Other times, aging patients will fiercely protect their privacy. McCauley remembers one nurse who got around this by knocking on the door and saying he was there to visit the lady’s dog. “He came in, made nice with the dog, and then did everything he needed for her,” McCauley recalls.
Clinicians working in transitional care also must spend more of their time working with family caregivers. For example, there was one case in which the patient had a well-meaning son—but the transitional care team soon discovered that he had a mental illness that prevented him from being a dependable caregiver.

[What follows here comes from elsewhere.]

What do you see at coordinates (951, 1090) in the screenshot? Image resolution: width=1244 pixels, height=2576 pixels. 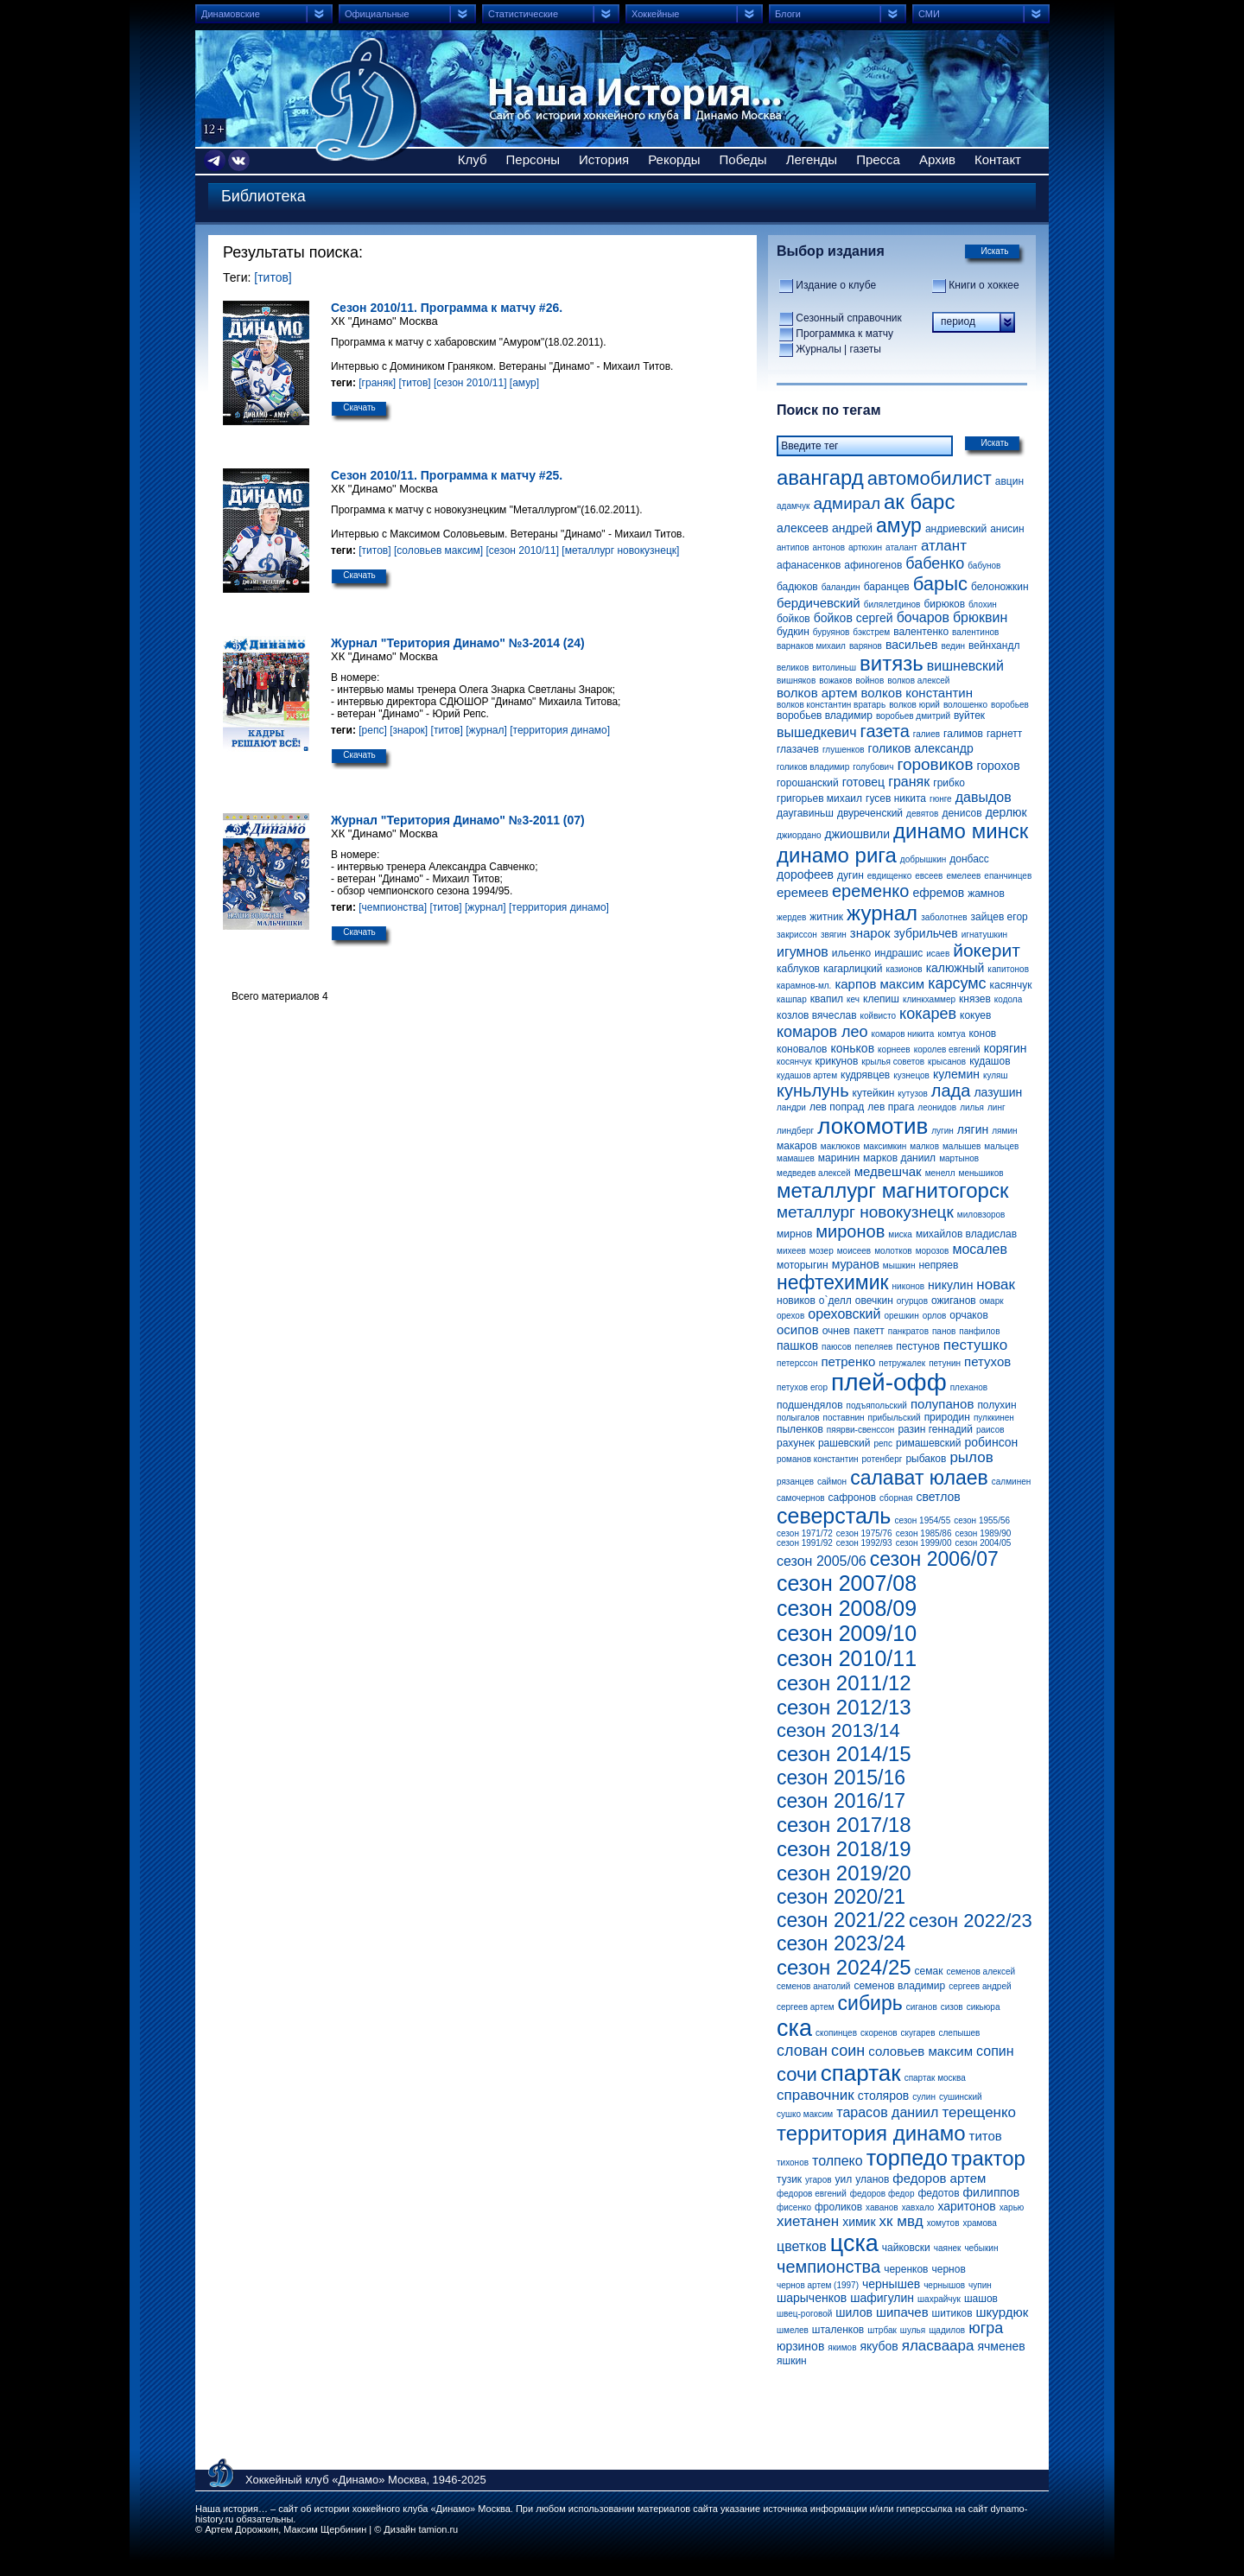 I see `лада` at bounding box center [951, 1090].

So they brought in other home care resources to make sure the patient was taking the correct medications.
Another part of the job is being a watchdog when insurance companies mandate patients’ discharges before they are ready. Eze has seen this before. “We’ll look at them and say we can’t accept them [for transitional care] because they are too unstable,” she says. “These are the sicker people they would never have sent out of the hospital 15 years ago.”
LONG-TERM IMPACT
Health reform experts such as Emory’s Thorpe predict transitional care will become more common across the country in the next few years, as long as health plans and hospitals are willing to pay for the extra staff required. Some of the current hot spots for transitional care include UPenn, Grand Junction, and the Care Transitions Program at the University of Colorado Medical School in Denver.
Policy analysts from AARP currently are pushing for a Medicare program that will cut reimbursement rates to hospitals that readmit patients within 30 days. Other bills requiring transitional care programs are pending in Congress and may even be folded into President Obama’s health reform plan.